Question

The least numbers divisible by 2,3,7 and 9 is :

• A. 126
• B. 256
• C. 251
• D. 189

Hint:

The "least number divisible by" a set of numbers is their LCM (Least Common Multiple). Numbers: 2, 3, 7, 9. Notice that if a number is divisible by 9, it's automatically divisible by 3. So, we need the LCM of 2, 7, and 9. Prime factors: \(2 = 2\) \(7 = 7\) \(9 = 3^2\) LCM = Product of the highest powers of all prime factors involved = \(2^1 \times 3^2 \times 7^1 = 2 \times 9 \times 7 = 126\).

Answer 1

The Correct Option is A

Concept: The least number divisible by a set of given numbers is their Least Common Multiple (LCM).
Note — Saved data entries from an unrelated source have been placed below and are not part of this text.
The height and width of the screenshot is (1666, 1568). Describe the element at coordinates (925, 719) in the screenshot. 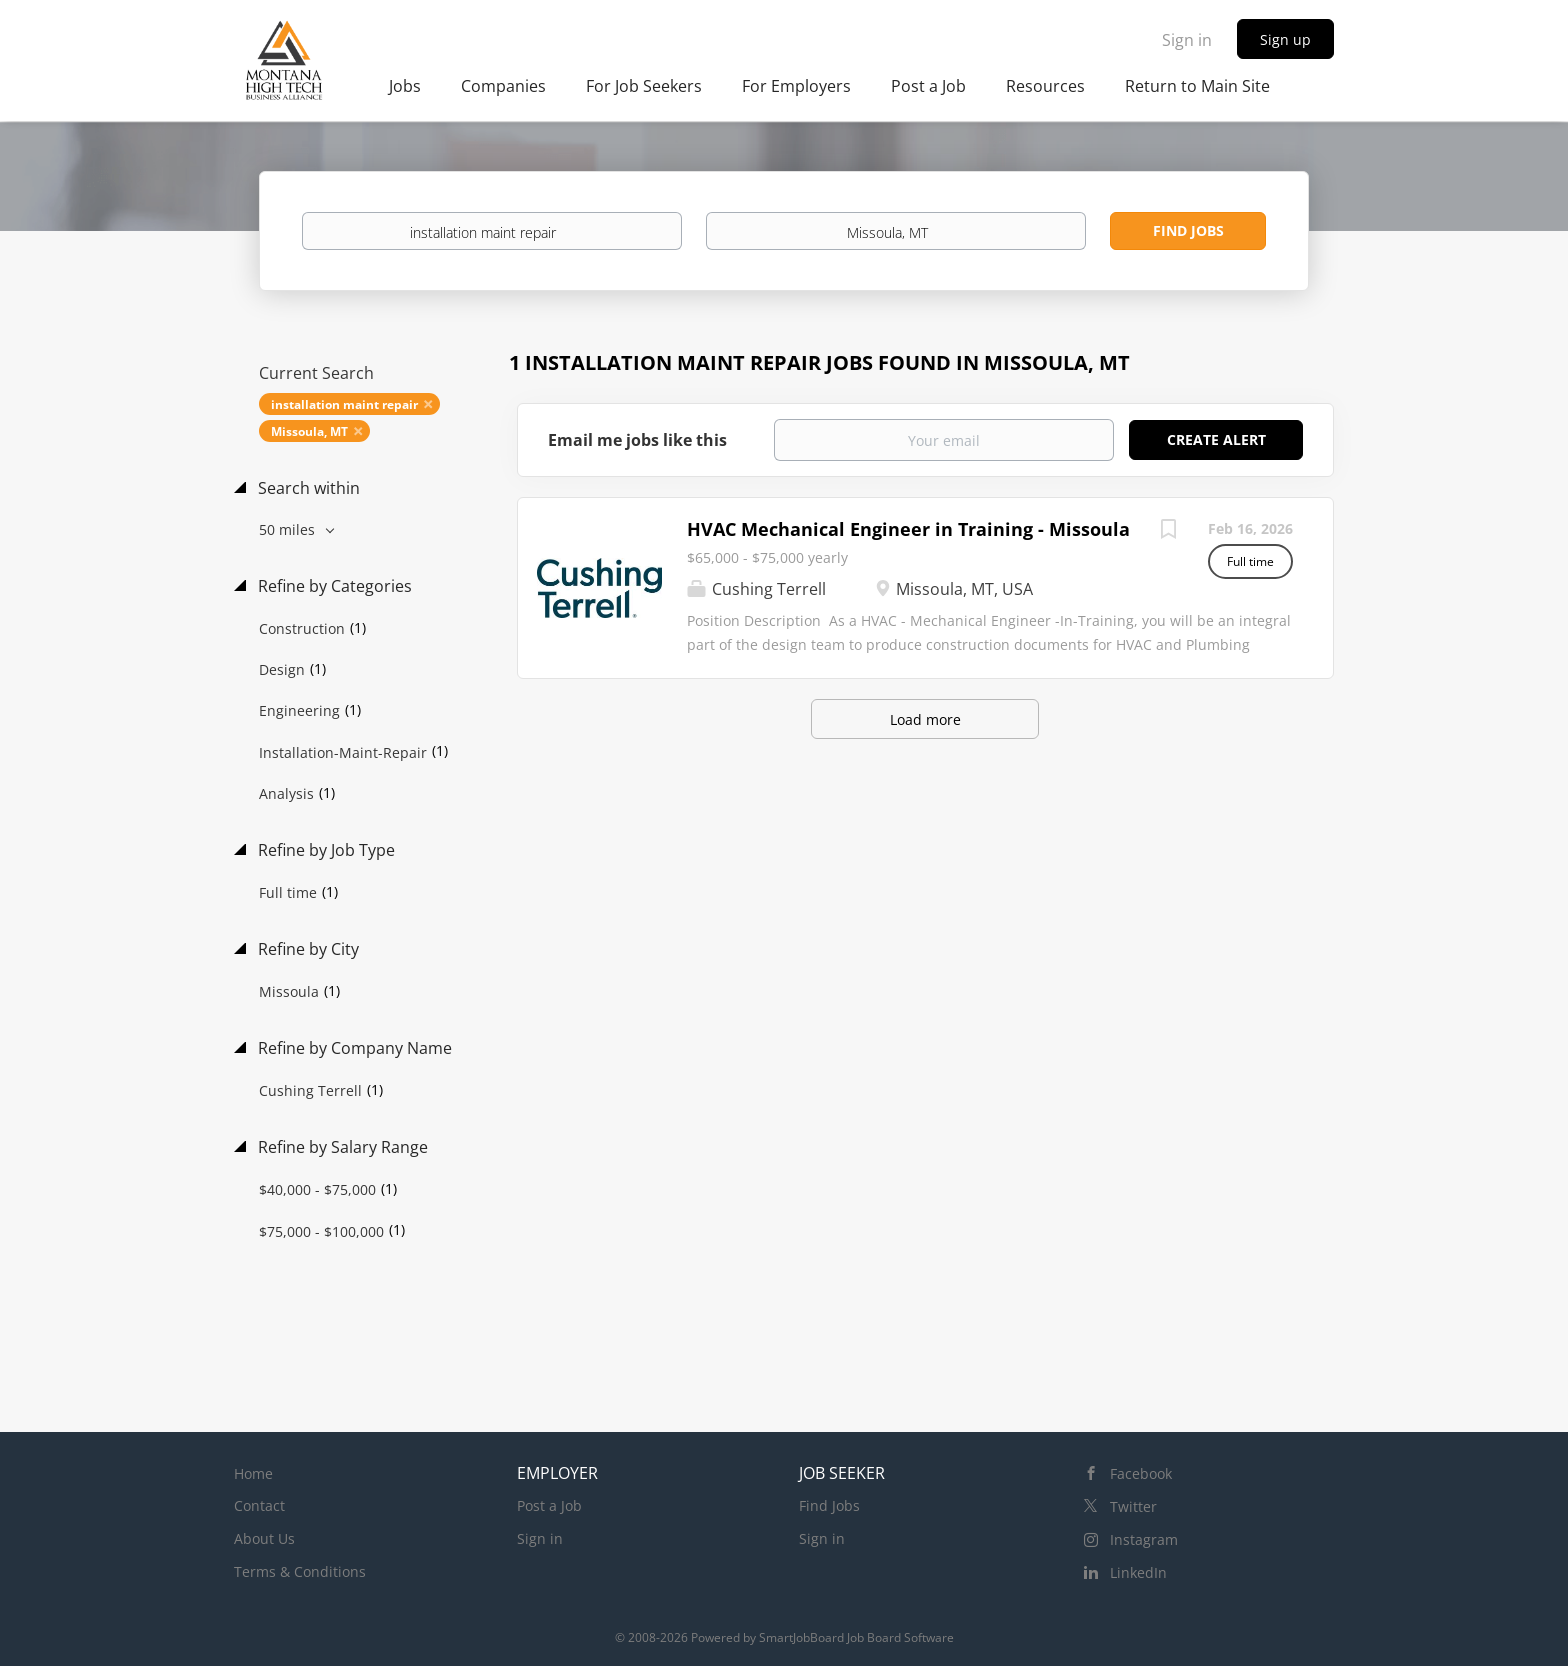 I see `Load more` at that location.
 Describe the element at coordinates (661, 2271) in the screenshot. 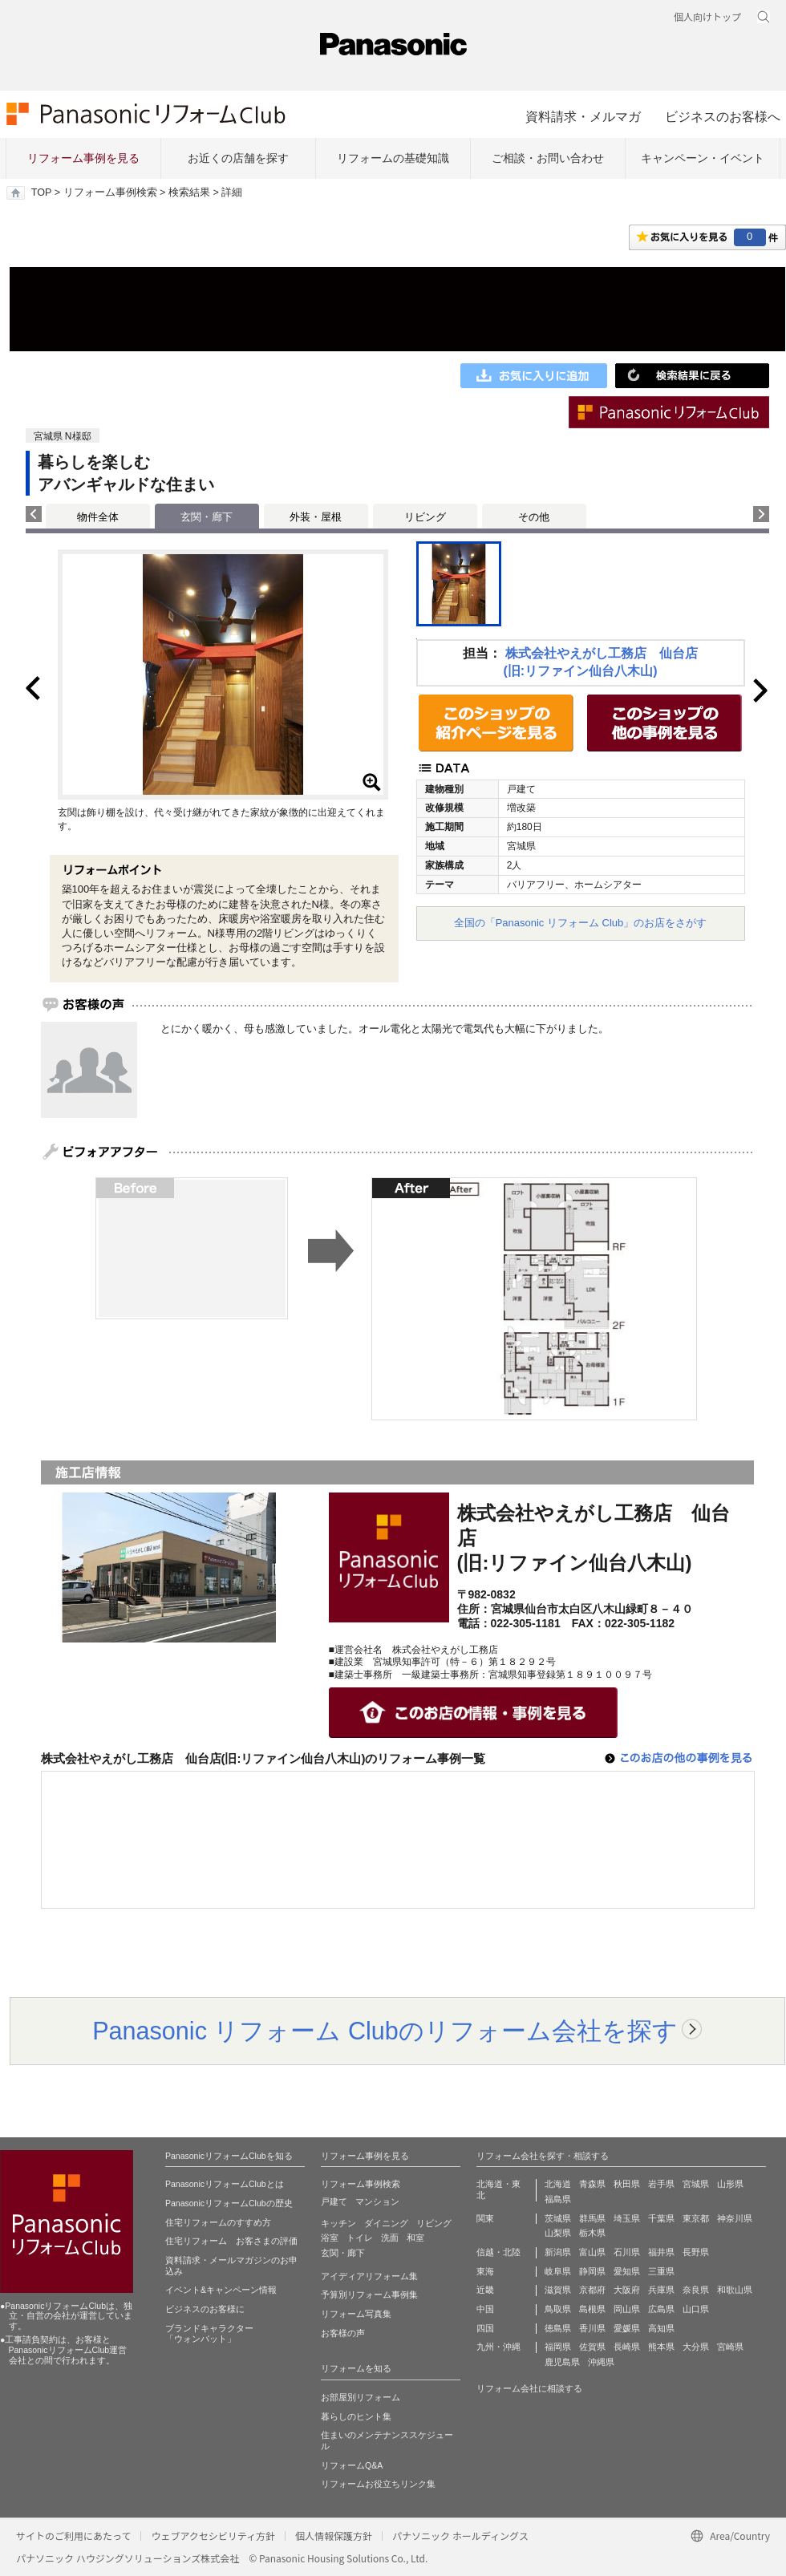 I see `三重県` at that location.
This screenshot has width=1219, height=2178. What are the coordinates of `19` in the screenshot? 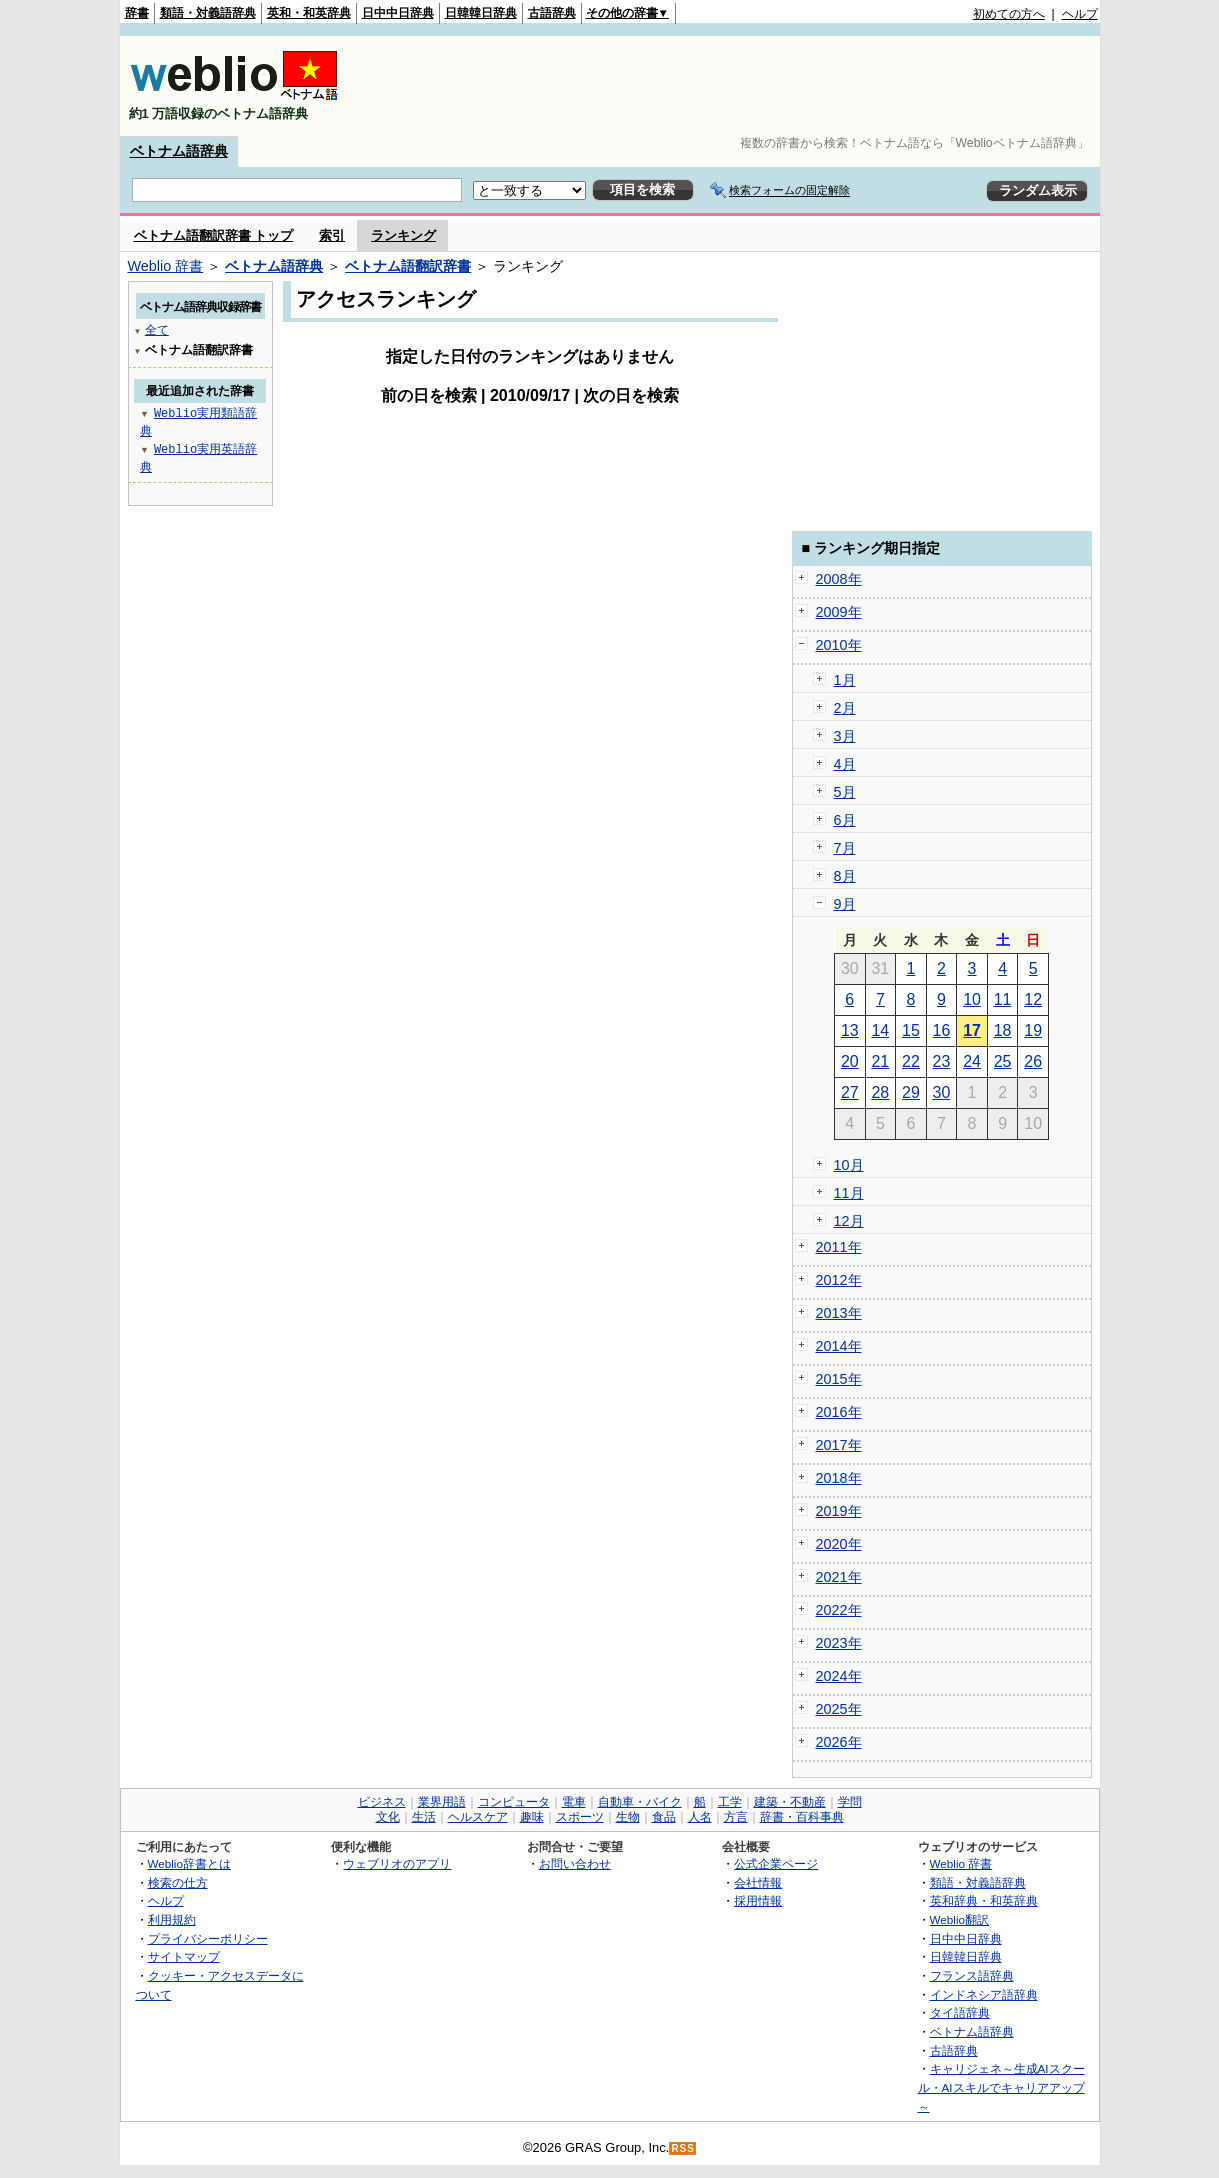 It's located at (1033, 1030).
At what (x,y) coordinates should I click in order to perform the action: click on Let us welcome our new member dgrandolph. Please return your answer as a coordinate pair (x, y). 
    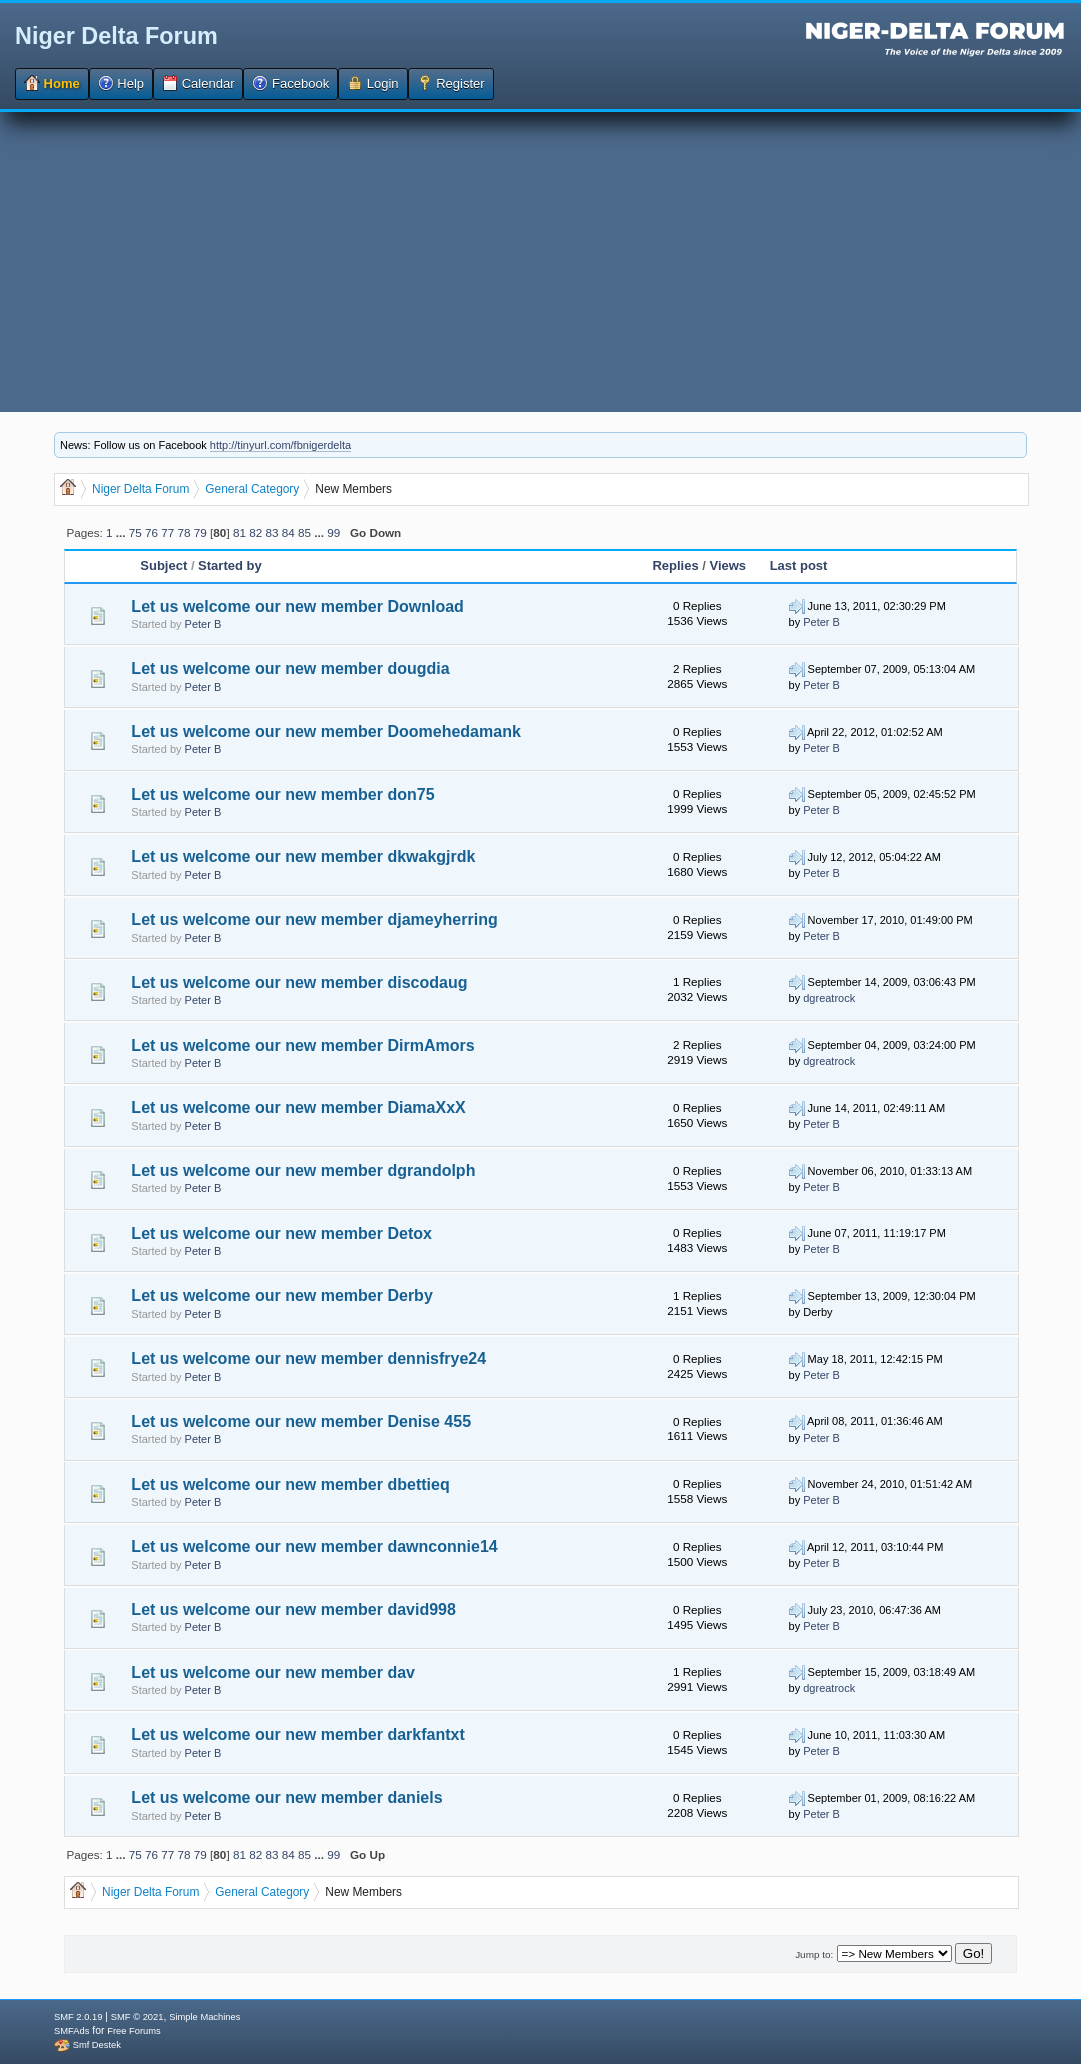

Step 1: List the numbers The given numbers are 2, 3, 7, and 9. Step 2: Find the prime factorization of each number
\(2 = 2^1\)
\(3 = 3^1\)
\(7 = 7^1\)
\(9 = 3^2\) Step 3: Calculate the LCM To find the LCM, take the highest power of each prime factor present in any of the numbers. The prime factors involved are 2, 3, and 7.
Highest power of 2: \(2^1 = 2\)
Highest power of 3: \(3^2 = 9\) (from the number 9, as \(3^2>3^1\))
Highest power of 7: \(7^1 = 7\) LCM = \(2^1 \times 3^2 \times 7^1\) LCM = \(2 \times 9 \times 7\) LCM = \(18 \times 7\) Calculate \(18 \times 7\): \(18 \times 7 = (10+8) \times 7 = 70 + 56 = 126\). So, the LCM is 126. The least number divisible by 2, 3, 7, and 9 is 126. Note: Since 9 is a multiple of 3, any number divisible by 9 is automatically divisible by 3. So, we effectively need the LCM of 2, 7, and 9. LCM(2, 7, 9) = LCM(2, 7, \(3^2\)). Since 2, 7, and 9 are pairwise coprime (no common factors other than 1), their LCM is their product: \(2 \times 7 \times 9 = 14 \times 9 = 126\).